J’ai remarqué un petit lac que les cartes nomment de Bré, ou de Bray, situé à une certaine élévation dans les terres, au-dessus de Cully : j’étais venu dans cette ville pour en aller visiter les rives presque inconnues et éloignées des grandes routes. J’y ai renoncé ; je crains que le pays ne soit trop ordinaire, et que la manière de vivre des gens de la campagne, si près de Lausanne, ne me convienne encore moins.

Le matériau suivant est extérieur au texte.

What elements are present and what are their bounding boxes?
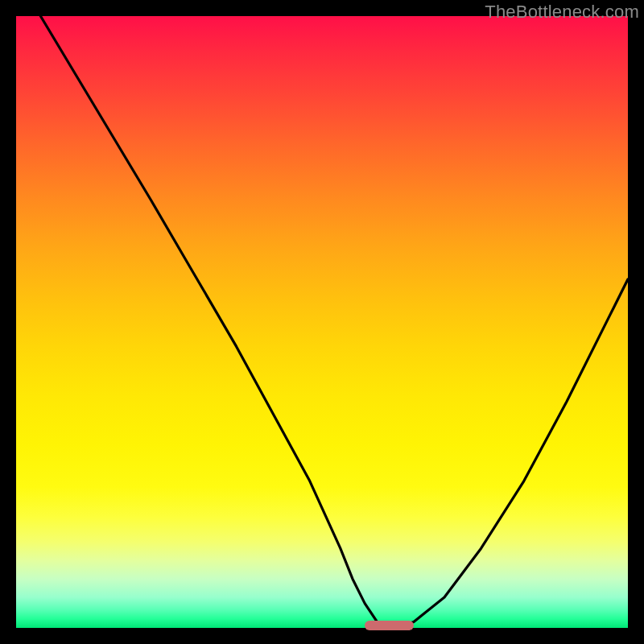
- bottleneck-curve: [16, 16, 628, 628]
- chart-container: TheBottleneck.com: [0, 0, 644, 644]
- plot-area: [16, 16, 628, 628]
- watermark-text: TheBottleneck.com: [485, 2, 639, 23]
- optimal-range-marker: [365, 621, 414, 630]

Je voulais traverser le lac[2] ; et j’avais hier retenu un bateau pour me rendre sur la côte de Savoie. Il a fallu renoncer à ce dessein : le temps a été mauvais tout le jour, et le lac est encore fort agité. L’orage est passé, la soirée est belle. Mes fenêtres donnent sur le lac ; l’écume blanche des vagues est jetée quelquefois jusque dans ma chambre, elle a même mouillé le toit. Le vent souffle du sud-ouest, en sorte que c’est précisément ici que les vagues ont plus de force et d’élévation. Je vous assure que ce mouvement et ces sons mesurés donnent à l’âme une

  1. Il est à croire que maintenant Obermann s’arrêterait volontiers dans le canton de Vaud, et pourrait le considérer comme une douce patrie.
  2. De Genève ou Léman, et non pas lac Léman.